**What is required:** This exercise asks for every line of the material that contains the word "will".

::::::::::

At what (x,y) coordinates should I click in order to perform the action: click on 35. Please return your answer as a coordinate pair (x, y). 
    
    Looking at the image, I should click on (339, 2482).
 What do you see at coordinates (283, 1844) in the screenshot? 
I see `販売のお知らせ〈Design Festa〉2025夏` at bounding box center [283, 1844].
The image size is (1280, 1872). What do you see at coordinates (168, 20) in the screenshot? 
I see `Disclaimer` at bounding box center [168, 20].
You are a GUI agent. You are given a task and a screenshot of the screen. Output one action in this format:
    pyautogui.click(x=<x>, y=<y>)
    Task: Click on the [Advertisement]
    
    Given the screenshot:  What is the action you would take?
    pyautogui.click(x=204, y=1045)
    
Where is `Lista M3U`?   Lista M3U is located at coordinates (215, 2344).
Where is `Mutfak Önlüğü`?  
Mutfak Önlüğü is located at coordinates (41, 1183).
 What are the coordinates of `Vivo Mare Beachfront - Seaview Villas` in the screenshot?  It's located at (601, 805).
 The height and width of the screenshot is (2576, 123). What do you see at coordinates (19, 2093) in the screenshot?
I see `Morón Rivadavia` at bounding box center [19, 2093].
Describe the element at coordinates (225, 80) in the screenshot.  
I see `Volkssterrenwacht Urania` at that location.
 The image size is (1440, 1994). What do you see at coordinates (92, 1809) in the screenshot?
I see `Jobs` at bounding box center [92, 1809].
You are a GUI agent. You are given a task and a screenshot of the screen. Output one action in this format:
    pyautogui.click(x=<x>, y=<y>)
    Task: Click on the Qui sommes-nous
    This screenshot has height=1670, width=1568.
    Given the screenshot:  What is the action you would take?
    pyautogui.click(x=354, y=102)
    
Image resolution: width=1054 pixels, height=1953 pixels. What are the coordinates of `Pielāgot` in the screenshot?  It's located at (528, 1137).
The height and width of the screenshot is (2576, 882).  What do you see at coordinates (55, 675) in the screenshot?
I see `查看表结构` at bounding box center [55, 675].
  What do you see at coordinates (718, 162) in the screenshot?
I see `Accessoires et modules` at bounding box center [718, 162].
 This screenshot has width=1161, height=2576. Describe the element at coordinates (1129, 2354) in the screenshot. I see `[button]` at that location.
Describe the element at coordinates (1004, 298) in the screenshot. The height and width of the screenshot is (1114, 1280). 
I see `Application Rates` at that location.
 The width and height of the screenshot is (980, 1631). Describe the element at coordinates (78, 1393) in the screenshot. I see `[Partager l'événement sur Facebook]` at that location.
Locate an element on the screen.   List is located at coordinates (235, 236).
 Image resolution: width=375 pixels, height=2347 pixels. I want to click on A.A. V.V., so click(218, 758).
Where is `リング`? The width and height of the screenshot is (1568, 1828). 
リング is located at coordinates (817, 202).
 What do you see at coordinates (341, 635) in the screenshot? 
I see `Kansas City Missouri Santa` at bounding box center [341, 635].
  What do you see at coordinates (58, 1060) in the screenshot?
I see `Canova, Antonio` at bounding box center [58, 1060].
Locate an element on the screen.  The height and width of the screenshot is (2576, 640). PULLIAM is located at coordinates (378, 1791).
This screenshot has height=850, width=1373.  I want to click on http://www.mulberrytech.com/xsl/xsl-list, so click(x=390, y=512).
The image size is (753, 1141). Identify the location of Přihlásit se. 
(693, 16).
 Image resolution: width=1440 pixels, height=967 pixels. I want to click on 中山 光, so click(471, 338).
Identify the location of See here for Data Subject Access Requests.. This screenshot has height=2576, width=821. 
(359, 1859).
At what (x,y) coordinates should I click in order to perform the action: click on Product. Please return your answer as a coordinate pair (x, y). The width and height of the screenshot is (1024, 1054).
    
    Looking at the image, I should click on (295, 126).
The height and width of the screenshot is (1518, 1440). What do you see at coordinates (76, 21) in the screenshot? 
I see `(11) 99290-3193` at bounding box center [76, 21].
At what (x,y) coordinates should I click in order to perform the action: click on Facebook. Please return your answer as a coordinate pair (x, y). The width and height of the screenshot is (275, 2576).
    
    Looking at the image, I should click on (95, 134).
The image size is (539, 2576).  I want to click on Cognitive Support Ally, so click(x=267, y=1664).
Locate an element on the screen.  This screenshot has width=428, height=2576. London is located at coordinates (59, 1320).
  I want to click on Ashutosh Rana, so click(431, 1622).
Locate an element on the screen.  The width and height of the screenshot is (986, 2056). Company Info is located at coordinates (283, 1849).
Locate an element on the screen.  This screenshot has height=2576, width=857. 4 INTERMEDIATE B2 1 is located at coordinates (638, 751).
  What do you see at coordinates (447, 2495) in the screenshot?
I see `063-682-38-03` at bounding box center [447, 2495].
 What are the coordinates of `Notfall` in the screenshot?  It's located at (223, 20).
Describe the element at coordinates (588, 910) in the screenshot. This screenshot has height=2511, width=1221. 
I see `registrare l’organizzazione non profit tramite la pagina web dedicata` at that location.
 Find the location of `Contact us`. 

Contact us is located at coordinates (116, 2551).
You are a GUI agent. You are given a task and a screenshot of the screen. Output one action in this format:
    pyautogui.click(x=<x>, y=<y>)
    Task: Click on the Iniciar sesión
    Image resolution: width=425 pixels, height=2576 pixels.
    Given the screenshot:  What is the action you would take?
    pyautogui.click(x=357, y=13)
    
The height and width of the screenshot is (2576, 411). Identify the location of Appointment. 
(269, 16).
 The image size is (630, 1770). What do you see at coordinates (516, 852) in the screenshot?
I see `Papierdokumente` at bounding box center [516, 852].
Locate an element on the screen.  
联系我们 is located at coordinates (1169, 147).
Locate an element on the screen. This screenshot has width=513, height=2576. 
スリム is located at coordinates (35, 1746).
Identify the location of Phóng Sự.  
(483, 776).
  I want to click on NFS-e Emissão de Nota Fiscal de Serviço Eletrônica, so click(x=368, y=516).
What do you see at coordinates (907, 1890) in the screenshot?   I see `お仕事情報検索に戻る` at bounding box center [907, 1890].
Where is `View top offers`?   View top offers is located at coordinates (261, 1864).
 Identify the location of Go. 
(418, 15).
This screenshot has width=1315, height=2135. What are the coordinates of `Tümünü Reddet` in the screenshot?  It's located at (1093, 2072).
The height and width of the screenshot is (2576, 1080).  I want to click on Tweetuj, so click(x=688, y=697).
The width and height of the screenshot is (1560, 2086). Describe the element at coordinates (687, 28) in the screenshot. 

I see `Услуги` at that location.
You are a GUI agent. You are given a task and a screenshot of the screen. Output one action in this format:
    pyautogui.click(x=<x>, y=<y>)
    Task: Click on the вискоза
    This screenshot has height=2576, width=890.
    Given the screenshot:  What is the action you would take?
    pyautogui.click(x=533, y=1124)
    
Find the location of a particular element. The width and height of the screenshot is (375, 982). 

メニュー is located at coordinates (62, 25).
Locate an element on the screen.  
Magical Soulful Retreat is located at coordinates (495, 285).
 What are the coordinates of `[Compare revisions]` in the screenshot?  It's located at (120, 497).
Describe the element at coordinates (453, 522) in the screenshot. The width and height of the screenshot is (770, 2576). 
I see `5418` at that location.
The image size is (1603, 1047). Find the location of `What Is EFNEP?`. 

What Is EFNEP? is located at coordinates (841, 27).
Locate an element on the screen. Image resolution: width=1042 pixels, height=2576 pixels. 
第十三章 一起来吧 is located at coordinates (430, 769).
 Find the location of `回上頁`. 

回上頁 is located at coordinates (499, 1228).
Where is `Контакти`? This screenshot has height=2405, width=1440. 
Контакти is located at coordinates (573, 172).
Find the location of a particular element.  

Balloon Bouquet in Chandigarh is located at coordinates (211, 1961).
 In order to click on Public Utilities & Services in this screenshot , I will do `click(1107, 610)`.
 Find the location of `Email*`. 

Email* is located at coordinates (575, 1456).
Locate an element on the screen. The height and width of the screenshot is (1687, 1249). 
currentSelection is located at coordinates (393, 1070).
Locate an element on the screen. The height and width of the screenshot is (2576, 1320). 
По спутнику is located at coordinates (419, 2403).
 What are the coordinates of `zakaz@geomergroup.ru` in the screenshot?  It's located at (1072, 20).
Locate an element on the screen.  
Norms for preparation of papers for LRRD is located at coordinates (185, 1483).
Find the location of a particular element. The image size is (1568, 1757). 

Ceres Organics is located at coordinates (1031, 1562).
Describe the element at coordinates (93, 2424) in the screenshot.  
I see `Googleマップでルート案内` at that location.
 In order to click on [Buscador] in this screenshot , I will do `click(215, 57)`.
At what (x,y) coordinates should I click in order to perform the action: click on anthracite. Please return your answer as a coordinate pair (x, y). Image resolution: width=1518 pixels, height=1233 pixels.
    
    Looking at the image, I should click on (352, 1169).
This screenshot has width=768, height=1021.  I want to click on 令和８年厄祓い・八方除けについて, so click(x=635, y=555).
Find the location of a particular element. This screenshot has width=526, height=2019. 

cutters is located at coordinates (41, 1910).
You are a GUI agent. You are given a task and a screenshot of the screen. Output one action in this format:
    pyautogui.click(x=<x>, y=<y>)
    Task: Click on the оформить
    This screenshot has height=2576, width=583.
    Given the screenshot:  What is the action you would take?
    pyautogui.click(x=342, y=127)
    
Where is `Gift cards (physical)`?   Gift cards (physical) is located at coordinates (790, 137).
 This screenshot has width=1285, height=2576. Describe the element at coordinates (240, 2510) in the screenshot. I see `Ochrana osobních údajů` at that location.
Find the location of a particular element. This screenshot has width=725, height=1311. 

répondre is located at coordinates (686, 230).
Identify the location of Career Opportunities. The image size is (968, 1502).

::::::::::

**Expected answer:**
 In order to click on Public Utilities & Services in this screenshot , I will do `click(1107, 610)`.
 In order to click on [Buscador] in this screenshot , I will do `click(215, 57)`.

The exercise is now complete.